- [Activity]
Repeat the data below in full. Pictures must not be part of the copy.

(Page images and extracted text)
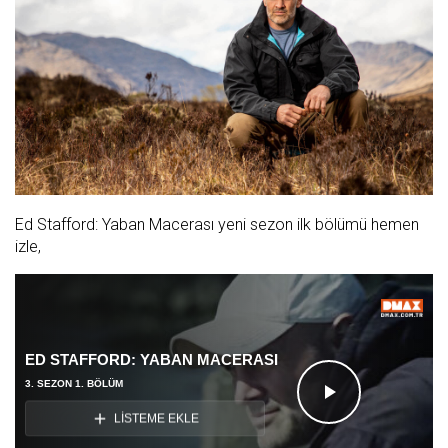
Ed Stafford: Yaban Macerası yeni sezon ilk bölümü hemen
izle,
ED STAFFORD: YABAN MACERASI
3. SEZON 1. BÖLÜM
Videoyu
LİSTEME EKLE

- [Output for this exercise]
Ed Stafford: Yaban Macerası yeni sezon ilk bölümü hemen
izle,
ED STAFFORD: YABAN MACERASI
3. SEZON 1. BÖLÜM
Videoyu
LİSTEME EKLE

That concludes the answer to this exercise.